What a great Christmas present for all the sports fans on your list. I bought three copies. Read this one!!!
Yeah I loved this. I found myself wanting to read 'just one more piece' nearly every time I picked up the book until I was finished. Gay Talese certainly has a way of bringing his athlete subjects to life. They become human and sad rather than mere giants of sport and celebrity. My favorite selection is The Kick She Missed. I like it so much that I want to read the book it originally comes from. Other notables are the entire Floyd Patterson series and of course The Silent Season of a Hero. If I were a bit older, I could imagine myself awaiting any new column or feature from Gay Talese as they were published.

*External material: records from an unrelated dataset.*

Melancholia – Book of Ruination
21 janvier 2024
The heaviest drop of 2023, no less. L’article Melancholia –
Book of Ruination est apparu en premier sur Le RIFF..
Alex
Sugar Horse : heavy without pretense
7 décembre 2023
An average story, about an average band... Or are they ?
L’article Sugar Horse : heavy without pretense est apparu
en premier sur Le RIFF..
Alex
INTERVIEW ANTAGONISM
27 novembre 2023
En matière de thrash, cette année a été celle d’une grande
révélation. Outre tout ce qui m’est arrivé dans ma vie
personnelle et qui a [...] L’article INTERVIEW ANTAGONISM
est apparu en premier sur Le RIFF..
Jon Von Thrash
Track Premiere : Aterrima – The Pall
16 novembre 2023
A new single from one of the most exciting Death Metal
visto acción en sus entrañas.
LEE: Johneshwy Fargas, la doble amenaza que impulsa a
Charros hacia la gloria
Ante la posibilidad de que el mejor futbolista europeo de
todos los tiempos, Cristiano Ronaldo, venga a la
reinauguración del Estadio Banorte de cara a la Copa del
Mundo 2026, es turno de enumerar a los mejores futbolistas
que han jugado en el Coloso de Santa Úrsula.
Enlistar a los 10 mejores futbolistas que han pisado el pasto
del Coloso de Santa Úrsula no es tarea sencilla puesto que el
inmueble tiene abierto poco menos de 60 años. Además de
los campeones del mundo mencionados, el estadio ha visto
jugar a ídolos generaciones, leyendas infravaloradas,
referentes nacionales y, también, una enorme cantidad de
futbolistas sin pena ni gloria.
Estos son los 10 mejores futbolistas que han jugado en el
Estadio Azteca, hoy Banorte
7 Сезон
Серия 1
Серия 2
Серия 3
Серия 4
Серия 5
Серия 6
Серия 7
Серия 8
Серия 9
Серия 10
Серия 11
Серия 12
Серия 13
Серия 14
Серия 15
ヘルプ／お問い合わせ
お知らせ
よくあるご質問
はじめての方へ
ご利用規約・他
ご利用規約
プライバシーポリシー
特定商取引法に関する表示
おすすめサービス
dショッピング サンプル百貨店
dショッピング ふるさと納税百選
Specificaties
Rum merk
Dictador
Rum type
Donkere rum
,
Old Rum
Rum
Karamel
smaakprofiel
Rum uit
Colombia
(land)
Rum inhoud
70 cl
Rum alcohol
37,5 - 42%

I appreciated Talese's narrative approach to his stories and his unique perspective. He never followed the big stories or the superstars, but looked for the athlete in the shadows and illuminated his or her story. I especially liked his story on Floyd Patterson entitled "The Loser." You felt like you knew the former champion like a friend after reading it. Most of the earlier articles I didn't enjoy. In fact, I wasn't struck by his writing until about p. 111 when some of his longer pieces from Esquire began appearing. "The Silent Season of a Hero" was a brilliant portrait of an aging DiMaggio.

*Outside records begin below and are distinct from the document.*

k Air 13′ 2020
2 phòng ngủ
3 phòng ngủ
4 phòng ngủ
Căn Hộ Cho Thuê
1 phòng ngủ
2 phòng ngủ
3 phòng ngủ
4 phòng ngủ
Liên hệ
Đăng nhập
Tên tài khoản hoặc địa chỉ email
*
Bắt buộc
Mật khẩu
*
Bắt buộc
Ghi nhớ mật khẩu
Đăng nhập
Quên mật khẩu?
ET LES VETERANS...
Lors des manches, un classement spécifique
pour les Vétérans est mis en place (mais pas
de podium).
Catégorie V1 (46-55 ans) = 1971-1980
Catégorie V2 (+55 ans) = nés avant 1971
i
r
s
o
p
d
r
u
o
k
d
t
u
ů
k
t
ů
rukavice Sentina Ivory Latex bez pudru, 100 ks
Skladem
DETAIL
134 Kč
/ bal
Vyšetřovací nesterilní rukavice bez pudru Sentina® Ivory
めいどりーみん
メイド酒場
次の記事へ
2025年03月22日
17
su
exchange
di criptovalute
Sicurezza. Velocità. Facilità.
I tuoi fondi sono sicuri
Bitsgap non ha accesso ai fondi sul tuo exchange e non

What a wonderful book. I've long admired the long-form sports writers such as Gary Smith, and more recently Wright Thompson, but it wasn't until recent years when I learned that Gay Talese was such a groundbreaking figure and a giant on whose shoulders the likes of Smith and Thompson later stood on. This is a wonderful collection of Talese's writing, from his early days through to exquisite, in-depth long stories on sporting greats and lesser-knowns. A must-have for anyone who enjoys narrative non-fiction and sports tales that go outside the lines.
Loved some of the stories here like, "The Loser," recounting Floyd Patterson and his interaction with bullies at his daughter's school, Liston, and not looking opponents in the eye. Also loved "Joe Louis: The King as a Middle Aged Man," and of course, "Silent Season of a Hero," with DiMaggio in all of his quintessential American male splendor and greatness. Other stories were less memorable, but well worth the time.

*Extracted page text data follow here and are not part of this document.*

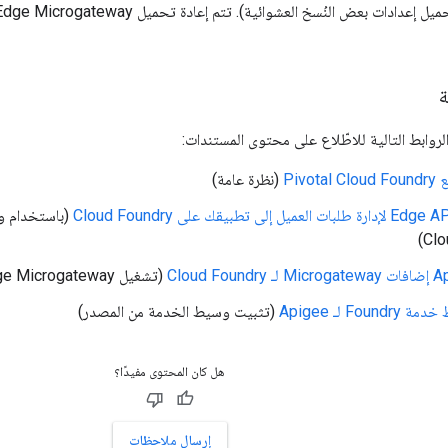
ة
لروابط التالية للاطّلاع على محتوى المستندات:
(نظرة عامة)
Clo
Cloud Fo
(تشغيل Edge Microgateway في Cloud Foundry)
(تثبيت وسيط الخدمة من المصدر)
هل كان المحتوى مفيدًا؟
إرسال ملاحظات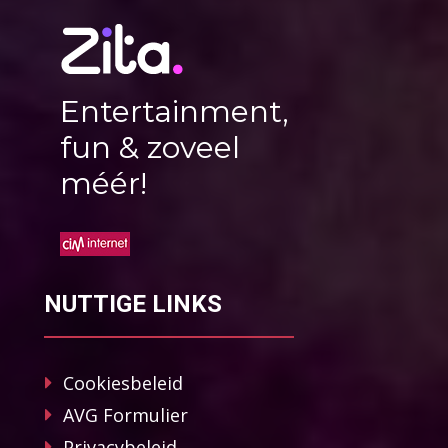
Entertainment,
fun & zoveel
méér!
NUTTIGE LINKS
Cookiesbeleid
AVG Formulier
Privacybeleid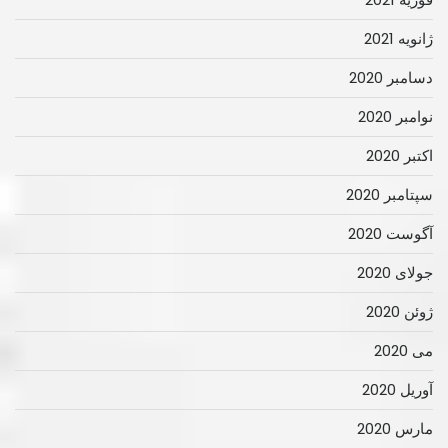
ژانویه 2021
دسامبر 2020
نوامبر 2020
اکتبر 2020
سپتامبر 2020
آگوست 2020
جولای 2020
ژوئن 2020
می 2020
آوریل 2020
مارس 2020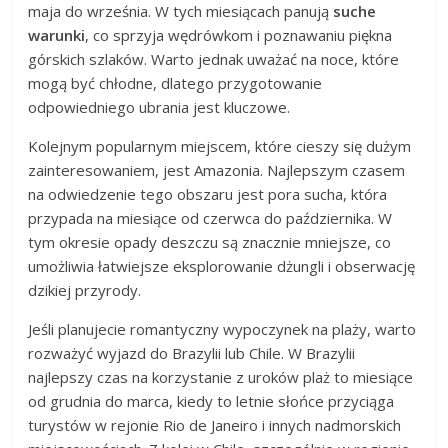
maja do września. W tych miesiącach panują
suche
warunki
, co sprzyja wędrówkom i poznawaniu piękna
górskich szlaków. Warto jednak uważać na noce, które
mogą być chłodne, dlatego przygotowanie
odpowiedniego ubrania jest kluczowe.
Kolejnym popularnym miejscem, które cieszy się dużym
zainteresowaniem, jest Amazonia. Najlepszym czasem
na odwiedzenie tego obszaru jest pora sucha, która
przypada na miesiące od czerwca do października. W
tym okresie opady deszczu są znacznie mniejsze, co
umożliwia łatwiejsze eksplorowanie dżungli i obserwację
dzikiej przyrody.
Jeśli planujecie romantyczny wypoczynek na plaży, warto
rozważyć wyjazd do Brazylii lub Chile. W Brazylii
najlepszy czas na korzystanie z uroków plaż to miesiące
od grudnia do marca, kiedy to letnie słońce przyciąga
turystów w rejonie Rio de Janeiro i innych nadmorskich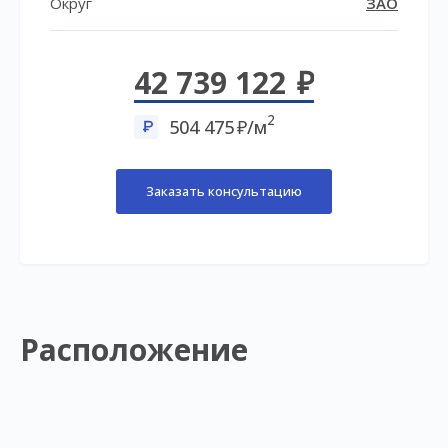
Округ
ЗАО
42 739 122
2
504 475
/м
Заказать консультацию
Расположение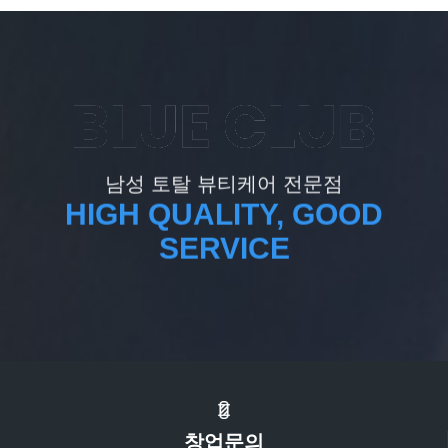
남성 토탈 뷰티케어 전문점
HIGH QUALITY, GOOD
SERVICE
창업문의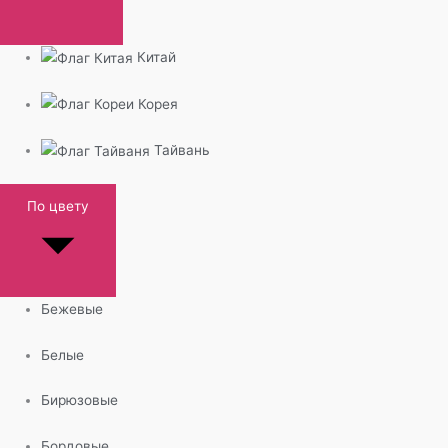
Китай
Корея
Тайвань
По цвету
Бежевые
Белые
Бирюзовые
Бордовые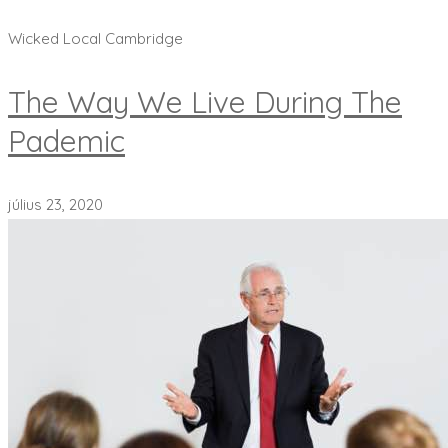
Learn the full story
Wicked Local Cambridge
The Way We Live During The
Pademic
július 23, 2020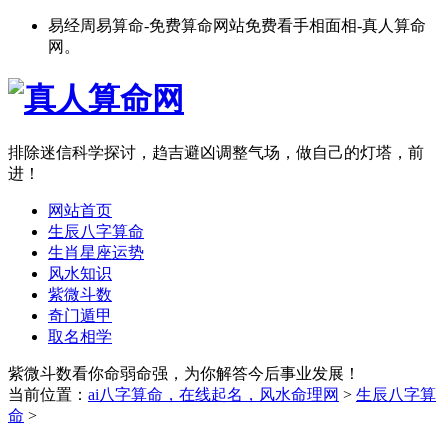
易经周易算命-免费算命网站免费看手相面相-真人算命
网。
排除迷信科学探讨，趋吉避凶调整气场，做自己的灯塔，前
进！
网站首页
生辰八字算命
生肖星座运势
风水知识
紫微斗数
奇门遁甲
取名相学
紫微斗数看你命弱命强，为你解答今后事业发展！
当前位置：
ai八字算命，在线起名，风水命理网
>
生辰八字算
命
>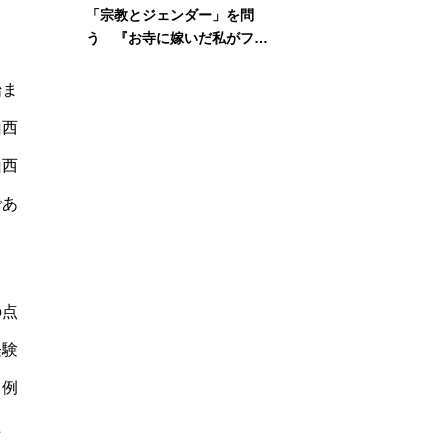
「宗教とジェンダー」を問
う 『お寺に嫁いだ私がフェ
ミニズムに出会って考えたこ
と』刊行記念イベント
始ま
山西
山西
であ
の点
経験
。例
た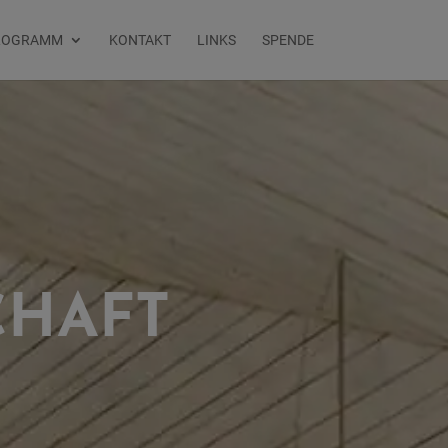
ROGRAMM
KONTAKT
LINKS
SPENDE
CHAFT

Talese is probably the best, and most influential, magazine writer of the 2nd half of the twentieth century, and this is a great collection of some of his best sports features, including some of his boxing pieces -- "The Loser," about Floyd Patterson, "Ali in Havana," and "The King as a Middle-Aged Man," about Joe Louis. Plus, the titular piece, about a retired, mercurial Joe DiMaggio. Great, great stuff.
An accumulation of articles by Gay Talese, a long-time sports writer. Under the appropriate moniker of literary journalism, Talese explores aspects of sports not typically encountered with other sports writers. I especially liked his pieces on "Race, Reporters, and Responsibility", the Heiden's, Joe Dimaggio, and Muhammed Ali's visit to Cuba and Castro.
This collection is arranged chronologically, which allows us to see the growth of a craftsman from his college newspapering days into a writer at height of the "New Journalism." It's encouraging to all who toil at the typewriter to see hard work and lived in wisdom continues to show on the page.
While mainly a baseball guy, my wife gave me this for my birthday and I devoured it because of Talese's unusual choices for subject matter and wonderful writing style.